Whether surgery or a more conservative intervention is a better treatment approach for persistent sciatica is still being investigated. The studies on this subject show mixed results. In a study of 283 patients in 2008, Peul and colleagues found that early surgical intervention resulted in more rapid pain relief than those who received conservative care; however, there was no difference in outcomes at the one or two-year marks [3]. Another study found that there was no difference among the two treatments at the five-year mark [4]. Furthermore, in 2006, Osterman and colleagues found no significant difference at the two-year mark between surgical intervention and conservative care in back or leg pain, health-related quality of life, or subjective disability [7]. They did find moderate evidence for a short-term difference in pain relief in those who received a discectomy [7]. These findings indicate that there may be some evidence for short-term pain relief for those who undergo early surgical intervention, but the long-term effects of the conservative care approach appear similar to those of surgery. 

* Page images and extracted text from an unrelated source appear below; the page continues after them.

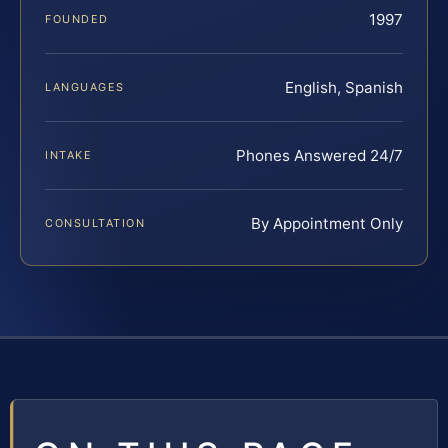
1997
FOUNDED
English, Spanish
LANGUAGES
Phones Answered 24/7
INTAKE
By Appointment Only
CONSULTATION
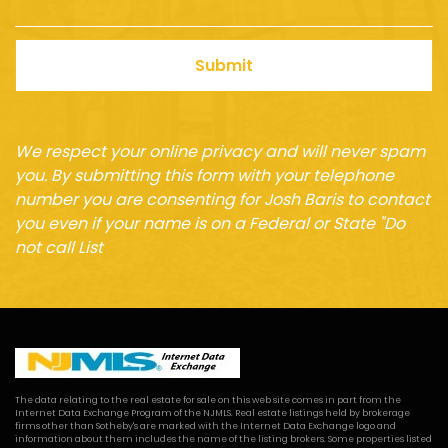
Submit
We respect your online privacy and will never spam
you. By submitting this form with your telephone
number you are consenting for Josh Baris to contact
you even if your name is on a Federal or State "Do
not call List
The data relating to the real estate for sale on this web site comes in part from the
Internet Data Exchange Program of the NJMLS. Real estate listings held by brokerage
firms other than Sotheby's are marked with the Internet Data Exchange logo and
information about them includes the name of the listing brokers. Some properties listed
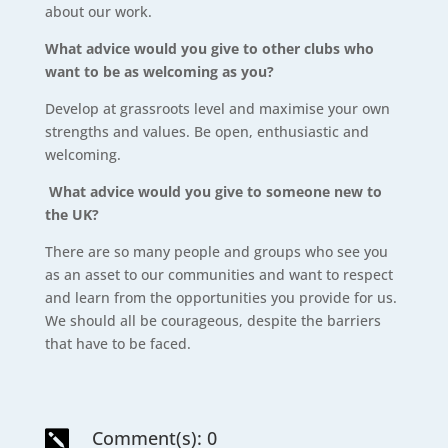
about our work.
What advice would you give to other clubs who
want to be as welcoming as you?
Develop at grassroots level and maximise your own
strengths and values. Be open, enthusiastic and
welcoming.
What advice would you give to someone new to
the UK?
There are so many people and groups who see you
as an asset to our communities and want to respect
and learn from the opportunities you provide for us.
We should all be courageous, despite the barriers
that have to be faced.
Comment(s): 0


[1] Harvard Health Publishing. (2016, February). Sciatica: Of all the nerve. Harvard Health.

[2] Sciatica – Symptoms and causes. (2020, August 1). Mayo Clinic.

[3] Peul, W. C., Hout, W. B. van den, Brand, R., Thomeer, R. T. W. M., & Koes, B. W. (2008). Prolonged conservative care versus early surgery in patients with sciatica caused by lumbar disc herniation: two year results of a randomised controlled trial. BMJ336(7657), 1355–1358.

[4] Vroomen, Patrick & de Krom, Marc & Slofstra, Patty & Knottnerus, J. (2001). Conservative Treatment of Sciatica: A Systematic Review. Journal of spinal disorders. 13. 463-9.

[5] Legrand, E., Bouvard, B., Audran, M., Fournier, D., & Valat, J. P. (2007). Sciatica from disk herniation: Medical treatment or surgery? Joint Bone Spine74(6), 530–535.

[6] Valat, J.-P., Genevay, S., Marty, M., Rozenberg, S., & Koes, B. (2010). Sciatica. Best Practice & Research Clinical Rheumatology24(2), 241–252.

[7] Österman, H., Seitsalo, S., Karppinen, J., & Malmivaara, A. (2006). Effectiveness of Microdiscectomy for Lumbar Disc Herniation. Spine31(21), 2409–2414.

[8] Jewell, D. V., & Riddle, D. L. (2005). Interventions That Increase or Decrease the Likelihood of a Meaningful Improvement in Physical Health in Patients With Sciatica. Physical Therapy85(11), 1139–1150.

[9] Luijsterburg, P. A. J., Verhagen, A. P., Ostelo, R. W. J. G., van den Hoogen, H. J. M. M., Peul, W. C., Avezaat, C. J. J., & Koes, B. W. (2008). Physical therapy plus general practitioners’ care versus general practitioners’ care alone for sciatica: a randomised clinical trial with a 12-month follow-up. European Spine Journal17(4), 509–517.

[10] Adriana, C., & Nicoleta, M. M. (2012). Effects of physical therapy in patients with sciatica. ARS Medica Tomitana18(4), 174–178.